Seu talento só foi formalmente reconhecido pela Academia em 2015, quando recebeu um Oscar honorário no Governors Awards.
Refletindo sobre a carreira ao lado do marido, ela disse naquele ano que Cassavetes “amava atores, e ele tinha um interesse particular por mulheres. Mulheres no cinema, quero dizer! Ele se interessava pelos problemas das mulheres e onde elas estão na sociedade e o que precisam superar. Ele me ofereceu alguns papéis realmente maravilhosos.”
Carreira além de Cassavetes
Rowlands também trabalhou no segundo drama da carreira de Woody Allen, “A Outra” (1988), como uma professora de filosofia que, ao alugar um apartamento para escrever em paz, começa a ouvir as sessões de terapia de uma mulher grávida (Mia Farrow) no consultório ao lado, levando a uma jornada de auto-reflexão e reavaliação de sua própria vida.

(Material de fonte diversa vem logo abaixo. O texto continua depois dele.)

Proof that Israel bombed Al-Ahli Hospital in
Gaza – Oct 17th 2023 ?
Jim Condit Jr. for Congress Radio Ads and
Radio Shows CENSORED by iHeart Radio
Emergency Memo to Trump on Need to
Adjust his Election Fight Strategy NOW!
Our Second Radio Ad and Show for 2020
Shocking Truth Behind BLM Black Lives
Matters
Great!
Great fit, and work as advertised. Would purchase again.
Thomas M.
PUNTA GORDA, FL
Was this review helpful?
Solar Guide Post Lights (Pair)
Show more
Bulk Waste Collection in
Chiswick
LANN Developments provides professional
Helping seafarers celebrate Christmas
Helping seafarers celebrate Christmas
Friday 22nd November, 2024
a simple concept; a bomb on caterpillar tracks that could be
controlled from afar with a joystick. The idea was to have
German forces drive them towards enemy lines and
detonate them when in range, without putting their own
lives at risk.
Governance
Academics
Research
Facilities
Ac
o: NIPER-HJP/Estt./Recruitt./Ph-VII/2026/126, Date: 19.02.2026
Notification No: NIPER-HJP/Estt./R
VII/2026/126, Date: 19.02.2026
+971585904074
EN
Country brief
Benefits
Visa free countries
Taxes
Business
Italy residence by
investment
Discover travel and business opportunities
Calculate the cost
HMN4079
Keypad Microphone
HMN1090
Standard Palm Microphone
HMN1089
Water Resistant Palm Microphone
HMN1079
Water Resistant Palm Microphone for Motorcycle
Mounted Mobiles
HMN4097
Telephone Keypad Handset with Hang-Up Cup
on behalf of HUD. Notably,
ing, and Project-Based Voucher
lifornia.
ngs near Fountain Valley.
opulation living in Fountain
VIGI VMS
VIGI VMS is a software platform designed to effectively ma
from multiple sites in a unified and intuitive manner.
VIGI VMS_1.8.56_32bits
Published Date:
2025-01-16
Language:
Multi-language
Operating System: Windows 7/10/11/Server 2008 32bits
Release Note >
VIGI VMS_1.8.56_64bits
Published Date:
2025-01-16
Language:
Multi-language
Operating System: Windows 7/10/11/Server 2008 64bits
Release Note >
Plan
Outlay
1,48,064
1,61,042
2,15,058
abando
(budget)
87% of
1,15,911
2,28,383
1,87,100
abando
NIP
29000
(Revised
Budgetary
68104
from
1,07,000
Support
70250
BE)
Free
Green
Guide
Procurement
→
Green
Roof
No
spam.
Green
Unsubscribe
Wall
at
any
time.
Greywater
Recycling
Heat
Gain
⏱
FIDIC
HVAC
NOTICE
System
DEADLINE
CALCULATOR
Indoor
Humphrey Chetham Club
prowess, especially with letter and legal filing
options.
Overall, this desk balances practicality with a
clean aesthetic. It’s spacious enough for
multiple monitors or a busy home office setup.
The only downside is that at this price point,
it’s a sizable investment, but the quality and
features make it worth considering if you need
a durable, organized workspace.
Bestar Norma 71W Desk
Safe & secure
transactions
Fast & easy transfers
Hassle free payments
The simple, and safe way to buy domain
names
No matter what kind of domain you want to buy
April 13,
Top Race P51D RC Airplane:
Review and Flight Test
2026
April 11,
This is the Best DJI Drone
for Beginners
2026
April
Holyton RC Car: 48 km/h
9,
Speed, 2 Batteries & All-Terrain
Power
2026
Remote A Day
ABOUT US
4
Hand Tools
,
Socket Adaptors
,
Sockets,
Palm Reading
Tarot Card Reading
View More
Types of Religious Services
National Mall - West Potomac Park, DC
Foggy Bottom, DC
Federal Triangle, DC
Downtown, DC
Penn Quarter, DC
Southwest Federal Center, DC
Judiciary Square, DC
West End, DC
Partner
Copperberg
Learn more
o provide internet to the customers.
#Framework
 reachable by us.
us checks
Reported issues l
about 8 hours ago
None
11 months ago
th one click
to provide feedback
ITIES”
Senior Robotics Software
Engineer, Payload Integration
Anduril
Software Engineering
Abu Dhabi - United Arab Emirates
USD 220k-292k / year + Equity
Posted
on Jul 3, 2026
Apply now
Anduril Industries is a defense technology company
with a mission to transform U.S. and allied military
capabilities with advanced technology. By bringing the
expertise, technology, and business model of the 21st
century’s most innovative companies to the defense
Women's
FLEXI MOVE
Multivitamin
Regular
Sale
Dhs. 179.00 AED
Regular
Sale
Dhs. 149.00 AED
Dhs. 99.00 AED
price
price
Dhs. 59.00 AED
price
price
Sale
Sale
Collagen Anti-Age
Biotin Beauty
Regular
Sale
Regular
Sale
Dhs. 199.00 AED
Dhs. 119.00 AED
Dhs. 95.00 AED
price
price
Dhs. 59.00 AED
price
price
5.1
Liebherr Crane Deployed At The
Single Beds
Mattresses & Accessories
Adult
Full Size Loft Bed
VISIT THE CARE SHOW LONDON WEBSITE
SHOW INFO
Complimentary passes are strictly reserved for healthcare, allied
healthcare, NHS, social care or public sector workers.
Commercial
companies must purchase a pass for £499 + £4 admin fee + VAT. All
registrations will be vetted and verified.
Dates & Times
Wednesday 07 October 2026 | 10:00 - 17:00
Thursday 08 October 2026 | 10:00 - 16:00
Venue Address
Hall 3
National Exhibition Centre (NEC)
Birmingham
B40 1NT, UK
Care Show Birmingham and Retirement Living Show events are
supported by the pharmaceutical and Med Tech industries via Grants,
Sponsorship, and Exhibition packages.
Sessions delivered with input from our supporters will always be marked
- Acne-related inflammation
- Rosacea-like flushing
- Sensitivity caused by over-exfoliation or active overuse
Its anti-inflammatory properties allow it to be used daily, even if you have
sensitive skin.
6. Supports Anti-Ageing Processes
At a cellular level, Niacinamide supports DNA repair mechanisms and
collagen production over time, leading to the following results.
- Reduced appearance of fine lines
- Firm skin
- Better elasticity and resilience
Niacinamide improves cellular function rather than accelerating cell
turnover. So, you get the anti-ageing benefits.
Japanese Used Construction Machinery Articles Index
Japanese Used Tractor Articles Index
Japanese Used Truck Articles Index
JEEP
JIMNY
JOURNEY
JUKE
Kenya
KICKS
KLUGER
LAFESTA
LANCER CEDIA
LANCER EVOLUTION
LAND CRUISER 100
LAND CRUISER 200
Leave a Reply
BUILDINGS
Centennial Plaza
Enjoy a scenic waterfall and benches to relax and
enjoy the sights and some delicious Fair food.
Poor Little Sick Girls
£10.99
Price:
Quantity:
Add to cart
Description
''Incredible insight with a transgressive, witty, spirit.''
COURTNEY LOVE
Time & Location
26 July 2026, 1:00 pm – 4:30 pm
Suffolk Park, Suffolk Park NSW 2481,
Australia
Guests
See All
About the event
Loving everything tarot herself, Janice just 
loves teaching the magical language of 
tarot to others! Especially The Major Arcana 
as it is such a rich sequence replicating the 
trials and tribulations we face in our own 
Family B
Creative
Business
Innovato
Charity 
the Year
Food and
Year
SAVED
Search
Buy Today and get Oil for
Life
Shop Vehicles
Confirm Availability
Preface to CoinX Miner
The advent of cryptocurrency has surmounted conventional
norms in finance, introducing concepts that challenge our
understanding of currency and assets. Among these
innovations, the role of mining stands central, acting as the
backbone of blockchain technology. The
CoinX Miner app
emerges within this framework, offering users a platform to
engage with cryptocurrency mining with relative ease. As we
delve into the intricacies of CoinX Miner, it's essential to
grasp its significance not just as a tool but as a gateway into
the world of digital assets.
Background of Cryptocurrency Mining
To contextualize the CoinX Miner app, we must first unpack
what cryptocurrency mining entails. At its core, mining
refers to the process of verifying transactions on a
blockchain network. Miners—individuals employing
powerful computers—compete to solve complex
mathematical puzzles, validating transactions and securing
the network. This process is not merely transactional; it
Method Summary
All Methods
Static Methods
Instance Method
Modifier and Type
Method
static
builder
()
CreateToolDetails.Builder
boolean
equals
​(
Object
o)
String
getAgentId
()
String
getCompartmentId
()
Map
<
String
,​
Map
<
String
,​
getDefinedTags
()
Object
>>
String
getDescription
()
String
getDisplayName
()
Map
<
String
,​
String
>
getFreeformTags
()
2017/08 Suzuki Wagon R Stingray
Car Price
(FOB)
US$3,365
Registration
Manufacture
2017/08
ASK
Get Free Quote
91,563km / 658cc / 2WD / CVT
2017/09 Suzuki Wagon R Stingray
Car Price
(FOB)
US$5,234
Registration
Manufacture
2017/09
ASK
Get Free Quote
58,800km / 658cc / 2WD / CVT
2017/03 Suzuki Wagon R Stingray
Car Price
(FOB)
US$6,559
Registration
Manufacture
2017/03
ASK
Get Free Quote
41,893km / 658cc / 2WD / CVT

Após a morte de John Cassavetes em 1989, aos 59 anos, devido à complicações causadas por cirrose hepática, ela seguiu filmando com outros cineastas renomados, como Jim Jarmusch (“Uma Noite Sobre a Terra”), Lasse Hallström (“Meu Querido Intruso” e “O Poder do Amor”) e Terence Davis (“Memórias”). Mas acabou se destacando mais em obras de outro diretor da família, seu filho Nick Cassavetes.
A parceria com um novo Cassavetes teve início na estreia de seu filho na direção, “De Bem com a Vida” (1996), em que ela interpretou uma viúva confrontada com a saída do filho mais novo de casa e o início de um novo capítulo em sua vida. A dupla seguiu junto em “Loucos de Amor” (1997), um roteiro do próprio John Cassavetes. E explodiu em popularidade com “Diário de uma Paixão” (2004), um dos dramas românticos mais adorados de Hollywood. O longa narra a história de amor entre Allie Hamilton (Rachel McAdams) e Noah Calhoun (Ryan Gosling). Rowlands interpretou Allie na velhice, agora sofrendo de Alzheimer, enquanto seu marido Noah (James Garner) lê para ela o diário de sua vida juntos, na esperança de despertar suas memórias. A narrativa deixou milhões de espectadores chorando diante das telas – de cinema e de TV, já que o filme também virou um fenômeno em vídeo.
Mãe e filho trabalharam juntos pela última vez em “Yellow” (2012). Rowlands interpretou a avó da protagonista (Heather Wahlquist), uma professora do ensino médio que luta contra a dependência de medicamentos prescritos enquanto enfrenta problemas em sua vida pessoal.
Além do filho Nick, suas filhas Zoe e Xan Cassavetes também são cineastas. Rowlands trabalhou com Zoe em “Uma Americana em Paris” (2007), mas não com Zoe (diretora de “O Beijo do Vampiro”).
Ela ainda fez par romântico com Sean Connery em “Corações Apaixonados” (1998), teve um papel sinistro no terror “A Chave Mestra” (2006), foi dirigida por Gerard Depardieu na antologia “Paris, Te Amo” (2006) e atuou em várias produções independentes nos últimos anos, até “Six Dance Lessons in Six Weeks” (2014). Em seu último longa, ela mostrou energia como uma viúva de espírito forte e independente que contrata um instrutor de dança (Cheyenne Jackson) para lhe dar aulas particulares em sua casa. Até o fim, Rowlands foi notável em subverter expectativas, minimizando sua beleza no começo da carreira e demonstrando vivacidade em sua velhice.
Para completar, Rowlands também venceu três prêmios Emmy por seu trabalho na TV: por “A História de Betty Ford” (1987), onde interpretou a ex-primeira dama dos Estados Unidos, “Face a Face com a Vida” (1991) e “Hysterical Blindness” (2012), em que contracenou com Uma Thurman e Juliette Lewis.